Omeg agrees. “None of us want to live in an institution,” she says, before noting that baby-boomers have different, higher expectations — ones that include choice, flexibility and more individualized living.

“We’re not running the warehouse anymore,” Courtney says simply.

The board members, all of whom have been involved with charities in some way, have at least three common — and connected — passions: caring for what Courtney calls the “truly needy,” keeping patients as close as possible to their loved ones, and maintaining the highest possible standards of care and life quality.

It was the first that inspired the drive to keep Columbia Basin open as a community facility, accessible to more than just private-pay patients, who make up less than 20 percent of the population.

The second was also behind the drive to keep it local (“I don’t want to drive to Gresham to see my grandma,” says Omeg) and is also inspiring one vision for expansion: on-site housing for spouses of patients.

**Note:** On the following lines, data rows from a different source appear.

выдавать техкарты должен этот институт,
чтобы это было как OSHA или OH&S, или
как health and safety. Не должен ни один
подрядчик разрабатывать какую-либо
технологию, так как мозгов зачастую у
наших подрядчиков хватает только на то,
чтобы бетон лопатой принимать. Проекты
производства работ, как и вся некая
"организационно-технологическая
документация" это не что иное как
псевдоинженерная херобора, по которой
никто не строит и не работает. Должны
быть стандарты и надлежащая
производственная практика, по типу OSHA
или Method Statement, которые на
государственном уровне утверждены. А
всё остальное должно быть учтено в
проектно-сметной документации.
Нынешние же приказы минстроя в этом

As for the third, it undergirds all the rest — and informs all the board does, as it pours any unencumbered revenue back into the project.

Board members are keenly aware that the old and infirm have ever-more options these days and that, for most, a nursing home will be the one of last resort.
But that doesn’t mean it should be something to dread, they say.

“It should be the kind of place people want to go to,” Byers insists. “And if you can do that, it’s a good deal.”